**Activity:**
Copy the data exactly. Images are the one exception.

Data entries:
******************************

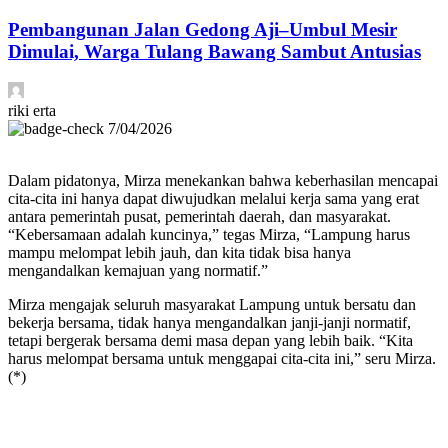
Pembangunan Jalan Gedong Aji–Umbul Mesir
Dimulai, Warga Tulang Bawang Sambut Antusias
riki erta
7/04/2026
Dalam pidatonya, Mirza menekankan bahwa keberhasilan mencapai
cita-cita ini hanya dapat diwujudkan melalui kerja sama yang erat
antara pemerintah pusat, pemerintah daerah, dan masyarakat.
“Kebersamaan adalah kuncinya,” tegas Mirza, “Lampung harus
mampu melompat lebih jauh, dan kita tidak bisa hanya
mengandalkan kemajuan yang normatif.”
Mirza mengajak seluruh masyarakat Lampung untuk bersatu dan
bekerja bersama, tidak hanya mengandalkan janji-janji normatif,
tetapi bergerak bersama demi masa depan yang lebih baik. “Kita
harus melompat bersama untuk menggapai cita-cita ini,” seru Mirza.
(*)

******************************

**Problem solution:**
Pembangunan Jalan Gedong Aji–Umbul Mesir
Dimulai, Warga Tulang Bawang Sambut Antusias
riki erta
7/04/2026
Dalam pidatonya, Mirza menekankan bahwa keberhasilan mencapai
cita-cita ini hanya dapat diwujudkan melalui kerja sama yang erat
antara pemerintah pusat, pemerintah daerah, dan masyarakat.
“Kebersamaan adalah kuncinya,” tegas Mirza, “Lampung harus
mampu melompat lebih jauh, dan kita tidak bisa hanya
mengandalkan kemajuan yang normatif.”
Mirza mengajak seluruh masyarakat Lampung untuk bersatu dan
bekerja bersama, tidak hanya mengandalkan janji-janji normatif,
tetapi bergerak bersama demi masa depan yang lebih baik. “Kita
harus melompat bersama untuk menggapai cita-cita ini,” seru Mirza.
(*)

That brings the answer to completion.